Hélas, l’accumulation des contraintes et des charges, ajoutée à une concurrence tronquée des géants du e-commerce, l’oblige à naviguer en mer agitée. Une situation délicate qui appelle des réponses urgentes de la part des pouvoirs publics.
Au cours de ces dernières années, le secteur du commerce a profondément évolué, sous les poussées successives du hard discount, du changement des habitudes de consommation de la clientèle et de l’essor du e-commerce, l’obligeant à se réinventer sans cesse. Une phase de transition qui aurait nécessité un environnement offrant de la visibilité pour déployer sereinement de nouvelles approches, que l’accumulation des contraintes et des charges est venue largement compliquer.
Le boulet des taxes
Peu de secteurs de l’activité économique peuvent se prétendre aussi taxés que celui du commerce. Pas moins de 80 taxes diverses, (18 rien que pour la grande distribution) viennent obstruer l’horizon des professionnels et hypothéquer bon nombre de projets d’expansion. Depuis 2007, les distributeurs, qui sont en majorité des indépendants, constatent amèrement que ces taxes dépassent l’impôt sur les sociétés, certains d’entre eux versant davantage d’impôts et de taxes qu’ils ne réalisent de résultat net ! En 2013, la rentabilité nette des magasins, qui tient compte des différents frais supportés par l’entreprise : logistique, emballage, personnel, taxes, remboursement d’emprunts, frais liés au fonctionnement du magasin, etc…, est tombée au plus bas, n’étant en moyenne que de 1,5 % selon l’Observatoire des prix et des marges, un organisme sous tutelle des ministères de l’Agriculture et l’Économie. Une absence de marge de manœuvre qui augure mal de l’avenir d’une activité pourtant porteuse jusqu’ici de développement et de création d’emplois. D’autant qu’en pleine crise de la consommation et des investissements, nos députés n’ont rien trouvé de mieux que d’alourdir le fardeau avec une augmentation sans précédent de la taxe sur les surfaces commerciales de 50 %. Une aberration économique au moment où la concurrence des géants du e-commerce se fait chaque jour plus prégnante.

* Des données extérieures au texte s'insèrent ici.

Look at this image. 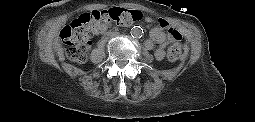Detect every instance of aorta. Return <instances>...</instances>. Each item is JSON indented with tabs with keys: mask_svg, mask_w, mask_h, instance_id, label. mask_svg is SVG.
<instances>
[{
	"mask_svg": "<svg viewBox=\"0 0 255 122\" xmlns=\"http://www.w3.org/2000/svg\"><path fill=\"white\" fill-rule=\"evenodd\" d=\"M131 35H132L134 38H140V37H142V35H143V29H142V27H140V26H134V27L131 29Z\"/></svg>",
	"mask_w": 255,
	"mask_h": 122,
	"instance_id": "1",
	"label": "aorta"
}]
</instances>
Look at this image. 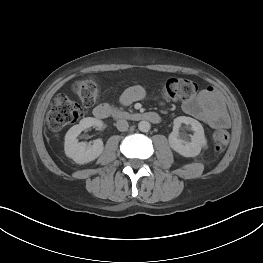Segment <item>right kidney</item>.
Masks as SVG:
<instances>
[{
  "mask_svg": "<svg viewBox=\"0 0 263 263\" xmlns=\"http://www.w3.org/2000/svg\"><path fill=\"white\" fill-rule=\"evenodd\" d=\"M103 126V122L96 118L87 117L80 121L79 124L71 127L65 135L64 150L67 157L73 159L78 164H85L95 160L103 152L104 146L100 139L88 146L85 142H78V135L90 127Z\"/></svg>",
  "mask_w": 263,
  "mask_h": 263,
  "instance_id": "right-kidney-1",
  "label": "right kidney"
}]
</instances>
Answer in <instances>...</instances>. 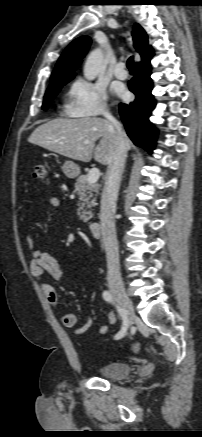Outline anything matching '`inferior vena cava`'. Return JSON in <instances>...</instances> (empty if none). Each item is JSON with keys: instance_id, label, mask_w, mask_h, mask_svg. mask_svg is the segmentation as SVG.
Returning a JSON list of instances; mask_svg holds the SVG:
<instances>
[{"instance_id": "inferior-vena-cava-1", "label": "inferior vena cava", "mask_w": 202, "mask_h": 437, "mask_svg": "<svg viewBox=\"0 0 202 437\" xmlns=\"http://www.w3.org/2000/svg\"><path fill=\"white\" fill-rule=\"evenodd\" d=\"M104 117L116 130L113 142V156L107 167L100 208L102 243L105 247L107 259V280L114 283L121 281L114 214L127 150L121 124L108 111L104 113Z\"/></svg>"}]
</instances>
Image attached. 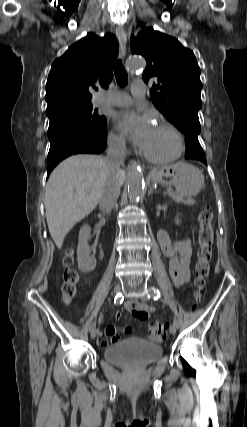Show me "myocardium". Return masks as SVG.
<instances>
[{"mask_svg": "<svg viewBox=\"0 0 247 427\" xmlns=\"http://www.w3.org/2000/svg\"><path fill=\"white\" fill-rule=\"evenodd\" d=\"M157 127L163 128L168 130L172 136L175 139V149L174 151L167 155V156H154L148 152H146L145 150H142V155L150 162L155 163V164H167V163H171L175 160H177L184 149V141H183V137L182 134L180 133V131L171 123L168 122H161L158 124Z\"/></svg>", "mask_w": 247, "mask_h": 427, "instance_id": "1", "label": "myocardium"}]
</instances>
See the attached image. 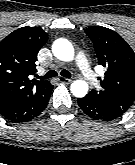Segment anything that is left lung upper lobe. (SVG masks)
<instances>
[{"label": "left lung upper lobe", "mask_w": 135, "mask_h": 165, "mask_svg": "<svg viewBox=\"0 0 135 165\" xmlns=\"http://www.w3.org/2000/svg\"><path fill=\"white\" fill-rule=\"evenodd\" d=\"M85 32L94 44L99 64L106 69L105 78L100 80L101 89L88 94L124 114L135 100V53L111 29L92 26Z\"/></svg>", "instance_id": "obj_1"}]
</instances>
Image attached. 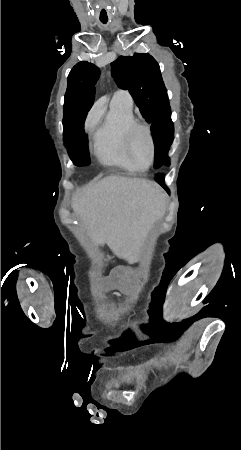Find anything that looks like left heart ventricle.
Instances as JSON below:
<instances>
[{"label": "left heart ventricle", "instance_id": "1", "mask_svg": "<svg viewBox=\"0 0 241 450\" xmlns=\"http://www.w3.org/2000/svg\"><path fill=\"white\" fill-rule=\"evenodd\" d=\"M149 130V127L147 126V127H145L143 130ZM143 130H139V132H143ZM144 139H145V137H143ZM134 149L136 150V154L138 155V156H142L145 152H146V150H147V147H146V145L145 144H142L140 141H136L135 143H134ZM141 162L143 163V164H146L147 162H148V159L146 158V157H143L142 159H141Z\"/></svg>", "mask_w": 241, "mask_h": 450}]
</instances>
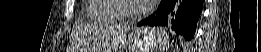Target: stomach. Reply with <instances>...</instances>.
Returning <instances> with one entry per match:
<instances>
[{
  "mask_svg": "<svg viewBox=\"0 0 261 52\" xmlns=\"http://www.w3.org/2000/svg\"><path fill=\"white\" fill-rule=\"evenodd\" d=\"M161 32V29H139L125 36V46L128 52H153L161 41Z\"/></svg>",
  "mask_w": 261,
  "mask_h": 52,
  "instance_id": "0dacf381",
  "label": "stomach"
}]
</instances>
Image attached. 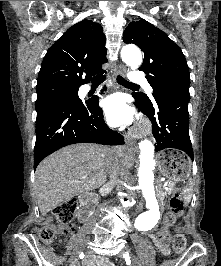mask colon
<instances>
[{"label":"colon","instance_id":"1","mask_svg":"<svg viewBox=\"0 0 221 266\" xmlns=\"http://www.w3.org/2000/svg\"><path fill=\"white\" fill-rule=\"evenodd\" d=\"M76 210V201L67 200L57 205L52 214L55 217L58 227L39 226L33 229V232L41 241L51 244L58 235H69L74 231L72 223ZM184 212V201L180 192L174 193L169 200V212H167L162 221V228L158 233V238L162 243L167 242L168 229L173 226L176 220L182 216ZM173 249L176 253H182L186 248V238L183 234H176L173 237Z\"/></svg>","mask_w":221,"mask_h":266}]
</instances>
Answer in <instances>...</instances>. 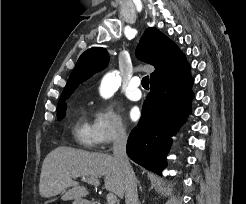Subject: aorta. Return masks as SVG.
Masks as SVG:
<instances>
[{
  "label": "aorta",
  "mask_w": 246,
  "mask_h": 204,
  "mask_svg": "<svg viewBox=\"0 0 246 204\" xmlns=\"http://www.w3.org/2000/svg\"><path fill=\"white\" fill-rule=\"evenodd\" d=\"M120 84L118 73L112 72L106 74L101 82L100 93L104 98H109L113 95Z\"/></svg>",
  "instance_id": "762f6f07"
}]
</instances>
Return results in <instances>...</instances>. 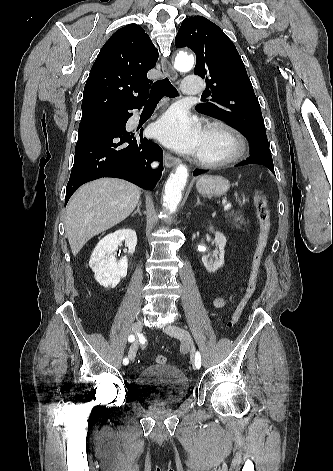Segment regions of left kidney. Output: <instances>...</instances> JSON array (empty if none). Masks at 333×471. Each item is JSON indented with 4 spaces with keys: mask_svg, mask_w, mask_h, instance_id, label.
<instances>
[{
    "mask_svg": "<svg viewBox=\"0 0 333 471\" xmlns=\"http://www.w3.org/2000/svg\"><path fill=\"white\" fill-rule=\"evenodd\" d=\"M210 230H213V228L211 227ZM215 242L219 248V251L213 252V259L208 260L209 255L202 256V262L206 270L210 273L216 272L224 265V248L227 242L226 237L221 232H215Z\"/></svg>",
    "mask_w": 333,
    "mask_h": 471,
    "instance_id": "left-kidney-1",
    "label": "left kidney"
}]
</instances>
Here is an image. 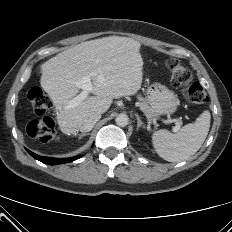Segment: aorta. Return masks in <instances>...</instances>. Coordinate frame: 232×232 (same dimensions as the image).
<instances>
[{
  "mask_svg": "<svg viewBox=\"0 0 232 232\" xmlns=\"http://www.w3.org/2000/svg\"><path fill=\"white\" fill-rule=\"evenodd\" d=\"M115 122L118 126L125 127L128 125L129 119L126 114L121 113L116 117Z\"/></svg>",
  "mask_w": 232,
  "mask_h": 232,
  "instance_id": "obj_1",
  "label": "aorta"
}]
</instances>
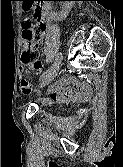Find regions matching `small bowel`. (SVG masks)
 <instances>
[{
    "label": "small bowel",
    "instance_id": "c3829d8e",
    "mask_svg": "<svg viewBox=\"0 0 123 167\" xmlns=\"http://www.w3.org/2000/svg\"><path fill=\"white\" fill-rule=\"evenodd\" d=\"M22 9H33L32 1H23ZM42 37L39 42L42 41ZM41 64L38 67L31 66L28 69H21L20 71V90L24 95H28L31 92V85L26 78L27 74L35 72L39 74L41 72ZM48 97L43 99L42 102L45 104H51L53 102H76L85 103L92 97L93 91L91 87L78 81L74 77H63L59 82L51 85L47 89Z\"/></svg>",
    "mask_w": 123,
    "mask_h": 167
}]
</instances>
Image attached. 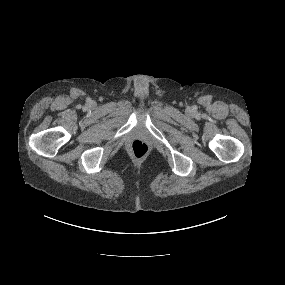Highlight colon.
Listing matches in <instances>:
<instances>
[{"mask_svg": "<svg viewBox=\"0 0 285 285\" xmlns=\"http://www.w3.org/2000/svg\"><path fill=\"white\" fill-rule=\"evenodd\" d=\"M131 152L135 157H144L148 153V146L141 140H135L131 144Z\"/></svg>", "mask_w": 285, "mask_h": 285, "instance_id": "1", "label": "colon"}]
</instances>
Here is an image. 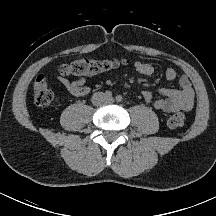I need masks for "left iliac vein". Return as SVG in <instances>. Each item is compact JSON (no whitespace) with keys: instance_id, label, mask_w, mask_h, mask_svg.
I'll list each match as a JSON object with an SVG mask.
<instances>
[{"instance_id":"1","label":"left iliac vein","mask_w":216,"mask_h":216,"mask_svg":"<svg viewBox=\"0 0 216 216\" xmlns=\"http://www.w3.org/2000/svg\"><path fill=\"white\" fill-rule=\"evenodd\" d=\"M108 101H109V102H113V98H109Z\"/></svg>"}]
</instances>
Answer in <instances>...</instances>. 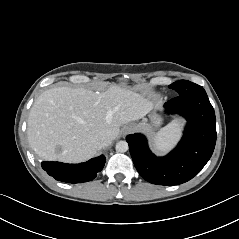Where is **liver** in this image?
I'll list each match as a JSON object with an SVG mask.
<instances>
[{"mask_svg":"<svg viewBox=\"0 0 239 239\" xmlns=\"http://www.w3.org/2000/svg\"><path fill=\"white\" fill-rule=\"evenodd\" d=\"M153 104L143 95L119 86L104 92L57 87L44 91L30 109L27 137L31 148L45 160L86 161L111 143L120 127L146 116Z\"/></svg>","mask_w":239,"mask_h":239,"instance_id":"liver-1","label":"liver"}]
</instances>
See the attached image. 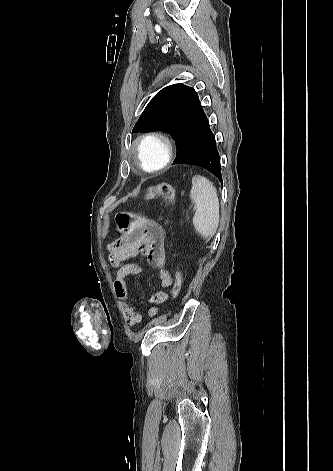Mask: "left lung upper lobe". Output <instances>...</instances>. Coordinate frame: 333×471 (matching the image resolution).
<instances>
[{
    "instance_id": "left-lung-upper-lobe-1",
    "label": "left lung upper lobe",
    "mask_w": 333,
    "mask_h": 471,
    "mask_svg": "<svg viewBox=\"0 0 333 471\" xmlns=\"http://www.w3.org/2000/svg\"><path fill=\"white\" fill-rule=\"evenodd\" d=\"M204 117V110L194 88L174 84L165 87L153 97L132 132H168L176 140L179 154Z\"/></svg>"
}]
</instances>
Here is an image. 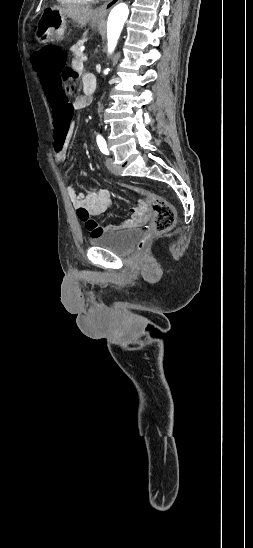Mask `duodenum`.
<instances>
[{
	"label": "duodenum",
	"instance_id": "duodenum-1",
	"mask_svg": "<svg viewBox=\"0 0 253 548\" xmlns=\"http://www.w3.org/2000/svg\"><path fill=\"white\" fill-rule=\"evenodd\" d=\"M96 88V81L93 77H89L85 82H84V93L86 96L90 97L92 95V93L94 92Z\"/></svg>",
	"mask_w": 253,
	"mask_h": 548
}]
</instances>
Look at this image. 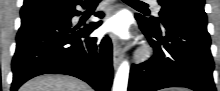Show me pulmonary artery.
Segmentation results:
<instances>
[{
  "mask_svg": "<svg viewBox=\"0 0 220 91\" xmlns=\"http://www.w3.org/2000/svg\"><path fill=\"white\" fill-rule=\"evenodd\" d=\"M148 2H150V3L155 5V11L158 13L159 12V6L157 5L156 1L149 0Z\"/></svg>",
  "mask_w": 220,
  "mask_h": 91,
  "instance_id": "pulmonary-artery-1",
  "label": "pulmonary artery"
}]
</instances>
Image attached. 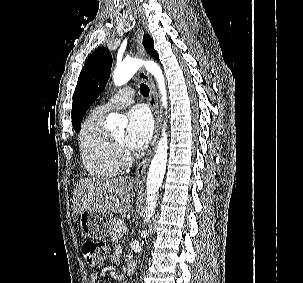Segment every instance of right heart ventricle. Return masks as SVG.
Here are the masks:
<instances>
[{
  "label": "right heart ventricle",
  "mask_w": 303,
  "mask_h": 283,
  "mask_svg": "<svg viewBox=\"0 0 303 283\" xmlns=\"http://www.w3.org/2000/svg\"><path fill=\"white\" fill-rule=\"evenodd\" d=\"M106 113L95 108L83 123L79 148L83 166L97 179L116 176L122 166L117 158L111 136L104 129Z\"/></svg>",
  "instance_id": "1"
}]
</instances>
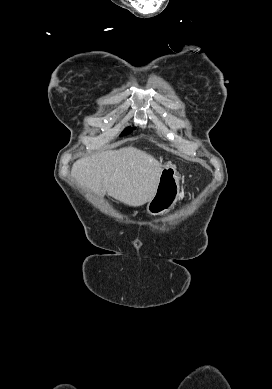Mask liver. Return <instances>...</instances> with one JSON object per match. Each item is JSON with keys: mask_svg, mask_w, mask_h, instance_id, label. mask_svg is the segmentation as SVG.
I'll return each instance as SVG.
<instances>
[{"mask_svg": "<svg viewBox=\"0 0 272 389\" xmlns=\"http://www.w3.org/2000/svg\"><path fill=\"white\" fill-rule=\"evenodd\" d=\"M162 164L134 147L104 151L77 160L71 175L82 187L129 206L149 202L155 194Z\"/></svg>", "mask_w": 272, "mask_h": 389, "instance_id": "obj_1", "label": "liver"}]
</instances>
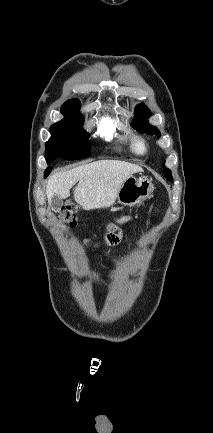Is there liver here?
Masks as SVG:
<instances>
[{
    "mask_svg": "<svg viewBox=\"0 0 213 433\" xmlns=\"http://www.w3.org/2000/svg\"><path fill=\"white\" fill-rule=\"evenodd\" d=\"M142 168L119 160H101L76 167L69 171L54 173L47 181L48 203L54 195L60 199L70 196L74 190L75 201L86 210L99 209L114 202L123 182Z\"/></svg>",
    "mask_w": 213,
    "mask_h": 433,
    "instance_id": "liver-1",
    "label": "liver"
}]
</instances>
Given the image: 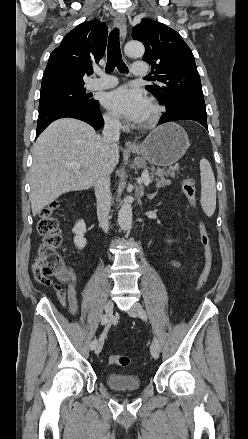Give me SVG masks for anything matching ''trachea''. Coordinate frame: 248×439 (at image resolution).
I'll list each match as a JSON object with an SVG mask.
<instances>
[{
  "instance_id": "1",
  "label": "trachea",
  "mask_w": 248,
  "mask_h": 439,
  "mask_svg": "<svg viewBox=\"0 0 248 439\" xmlns=\"http://www.w3.org/2000/svg\"><path fill=\"white\" fill-rule=\"evenodd\" d=\"M115 67L122 72L127 73L128 68L122 60L120 42H119V30L114 29L109 35V42L107 47V64L106 72H111Z\"/></svg>"
}]
</instances>
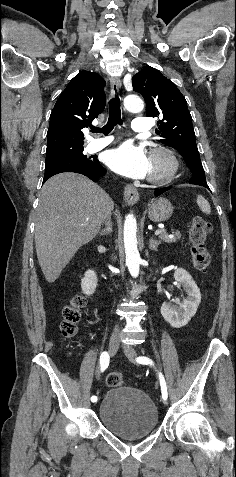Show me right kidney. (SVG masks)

Une inégalité de traitement inacceptable
Si le e-commerce représentait moins de 5 % des ventes de détail en 2010, il devrait en truster près de 20 % en 2020 au rythme actuel de progression, selon les derniers chiffres de la Fédération du e-commerce et de la vente à distance (FEVAD), ne se limitant plus aux seuls secteurs traditionnels qui ont fait sa réussite, pour s’attaquer plus largement au marché alimentaire. Amazon a déjà lancé « Amazon Fresh », où les clients peuvent faire leurs achats sur Internet, puis aller chercher leurs produits dans des services de consignes. Déjà opérationnel aux Etats-Unis, ce service vient de s’implanter en Allemagne. De son côté, le groupe polonais InPost veut développer en France des « abricolis » réfrigérés pour livrer des courses. Une expansion favorisée par un régime fiscal avantageux. Tirant profit de stratégies d’optimisation fiscale qui créent les bases d’une fiscalité numérique inéquitable, les sociétés étrangères opérant en Europe (Google, iTunes, Facebook, Amazon…) échappent très largement à la fiscalité sur les impôts et la TVA, en expatriant leurs résultats sous des cieux fiscaux plus cléments comme le Luxembourg ou l’Irlande. Alors que selon le Conseil national du numérique, les revenus en France de ces acteurs oscilleraient entre 2.5 et 3 milliards d’euros, ils ne s’acquitteraient en moyenne que de 4 millions d’euros par an au titre de l’impôt sur les sociétés, au lieu des 500 millions d'euros qu'ils devraient régler dans le cadre d'une application normale du régime fiscal français. Une inégalité de traitement qui n’est plus acceptable, tant elle fausse les règles du jeu.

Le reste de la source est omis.